Facebook’s researchers have just announced they have developed a faster and more accurate AI language translation system.
According to an article online, the researchers claim that their new technology could also assist computers with translating multiple languages, especially those with low resources such as, Urdu and Burmese.
Machine translation systems have evolved over recent years and are now thought to be able to offer a high level of accuracy in some common language pairs such as, English to Arabic or English to Spanish. However, they are still far from reliable with the many less common pairings due to the amount of data required for accuracy.

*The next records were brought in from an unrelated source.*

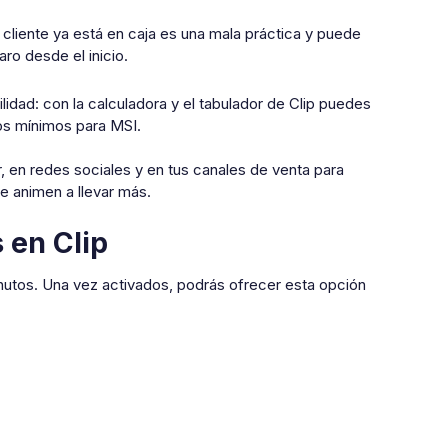
cliente ya está en caja es una mala práctica y puede
aro desde el inicio.
idad: con la calculadora y el tabulador de Clip puedes
tos mínimos para MSI.
, en redes sociales y en tus canales de venta para
e animen a llevar más.
 en Clip
inutos. Una vez activados, podrás ofrecer esta opción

The Facebook AI Research division (FAIR) have managed to train a machine translation system by providing it with masses of data from sites such as Wikipedia. Each of the texts were fed into the system as independent pieces of text, in different languages, and are known as monolingual corpora. Most AI translation systems use monolingual corpora alongside parallel corpus to enable an efficient learning system.
The most amazing point of FAIR’s system is that it only uses monolingual corpus.
A research scientist, and head of FAIR’s Paris lab, Antoine Bordes said “Building a parallel corpus is complicated because you need to find people fluent in two languages to create it. For instance, if you wanted to build a parallel corpus of Portuguese/Nepali, you would need to find people fluent in these two languages, which would be very difficult. On the other side, building monolingual corpora Portuguese/Nepali is very easy: you just need to download webpages from Portuguese and from Nepali websites, it doesn’t matter if they are not parallel sentences or if they talk about different things.”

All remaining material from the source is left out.